Just fairly large screws that are used in construction etc and using styrofoam to build the tree. Maybe need some expanda-foam to fill it around where the branches come out but I'll try to uses solid pieces first.
this is my first build so I'm just working it all out but have learnt a lot from all the other posts on this forum.


----------



## Zeusy (Feb 16, 2014)

Well, I think this must be the slowest enclosure build in history!! Anyway, this is where I am up to. All rendered and well and truly dried out and have started to paint. Had some of the kids paint which I thinned out slightly with some water. Going to go buy a litre or two more of black plus some white and brown to try and match the tree with the branches. Lol wish me luck.
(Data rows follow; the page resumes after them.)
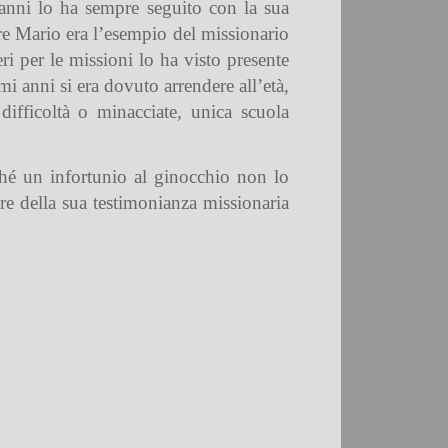
i anni lo ha sempre seguito con la sua
re Mario era l’esempio del missionario
ri per le missioni lo ha visto presente
i anni si era dovuto arrendere all’età,
fficoltà o minacciate, unica scuola
hé un infortunio al ginocchio non lo
re della sua testimonianza missionaria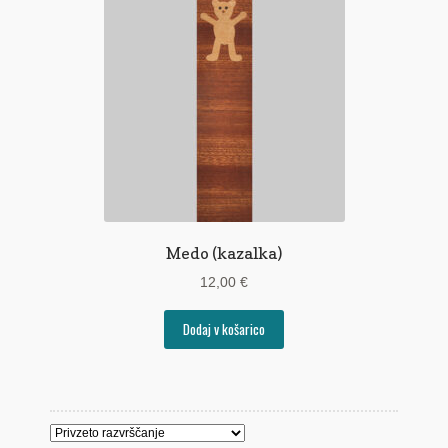
Pogoji poslovanja
Ponudba delavnic
Seznami izdelkov
Unikatna poslovna darila
Zaključek nakupa
Medo (kazalka)
12,00
€
Dodaj v košarico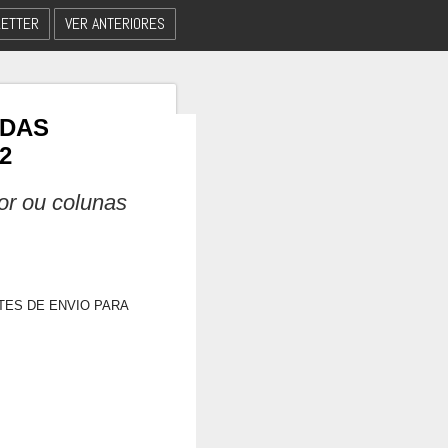
ETTER
VER ANTERIORES
 DAS
2
dor ou colunas
TES DE ENVIO PARA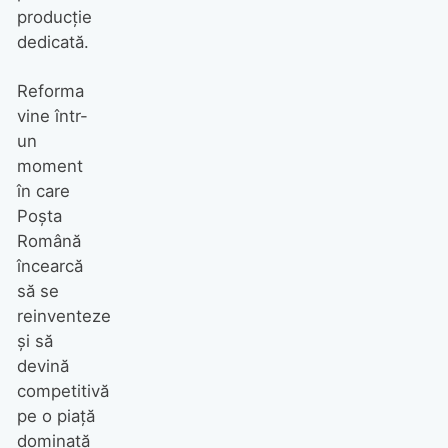
producție
dedicată.
Reforma
vine într-
un
moment
în care
Poșta
Română
încearcă
să se
reinventeze
și să
devină
competitivă
pe o piață
dominată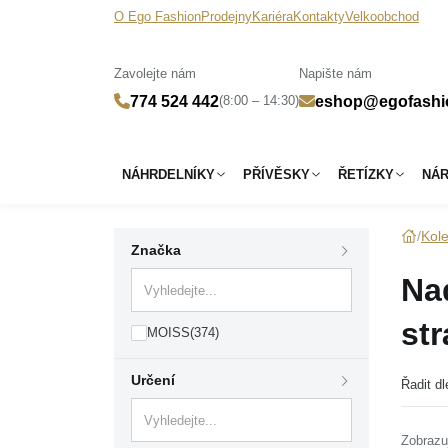
O Ego Fashion
Prodejny
Kariéra
Kontakty
Velkoobchod
Zavolejte nám
Napište nám
(8:00 – 14:30)
774 524 442
eshop@egofashi
NÁHRDELNÍKY
PŘÍVĚSKY
ŘETÍZKY
NÁ
Kol
Značka
Na
st
MOISS
(374)
Určení
Řadit dl
Zobrazu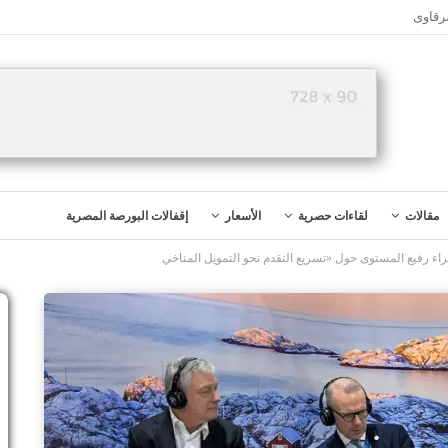
رقاوى
مقالات
لقاءات حصرية
الأسعار
إقفالات البورصة المصرية
ء رفيع المستوى حول «تسريع التقدم نحو التمويل المناخي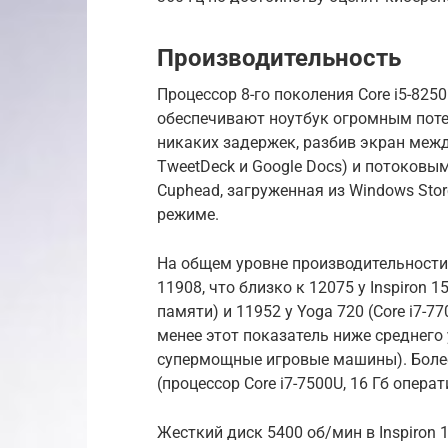
Производительность
Процессор 8-го поколения Core i5-8250
обеспечивают ноутбук огромным пот
никаких задержек, разбив экран меж
TweetDeck и Google Docs) и потоковы
Cuphead, загруженная из Windows Sto
режиме.
На общем уровне производительности в
11908, что близко к 12075 у Inspiron 1
памяти) и 11952 у Yoga 720 (Core i7-7
менее этот показатель ниже среднего 
супермощные игровые машины). Более 
(процессор Core i7-7500U, 16 Гб опера
Жесткий диск 5400 об/мин в Inspiron 1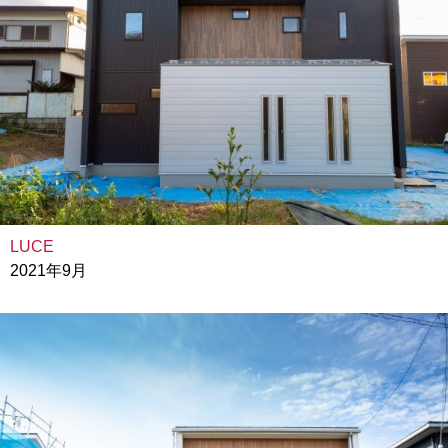
LUCE
2021年9月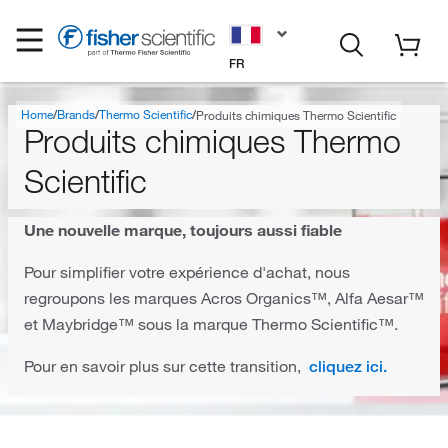
FR
Home
Brands
Thermo Scientific
Produits chimiques Thermo Scientific
Produits chimiques Thermo
Scientific
Une nouvelle marque, toujours aussi fiable
Pour simplifier votre expérience d'achat, nous
regroupons les marques Acros Organics™, Alfa Aesar™
et Maybridge™ sous la marque Thermo Scientific™.
Pour en savoir plus sur cette transition,
cliquez ici.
Hopefully it won't be months and months before my next update. 


Sent from my iPhone using Tapatalk


----------



## Zeusy (Feb 16, 2014)

Hopefully pics work this time 


Sent from my iPhone using Tapatalk


----------



## tahnia666 (Feb 17, 2014)

Looking awesome 

Sent from my HTC Velocity 4G using Tapatalk


----------



## Zeusy (Apr 11, 2014)

So this is where I'm up to so far. Just sealing it all up then build a frame for the glass, wire it up, put in the glass and done. 


Sent from my iPhone using Tapatalk


----------



## AUSHERP (Apr 11, 2014)

Looking good buddy, its always more satifsying (frustrating) building your own. 
Whats going in there when you are done?


----------



## Zeusy (Apr 12, 2014)

An atherton jungle. The stain turned out darker than I wanted so the whole cabinet is quite dark inside but plenty of greenery should liven it up. 


Sent from my iPhone using Tapatalk


----------



## Zeusy (May 2, 2014)

All it needs now is glass and test run the heating. 
This has taken close to a year to build so no one could possibly say I rushed this build. Lol


Sent from my iPhone using Tapatalk


----------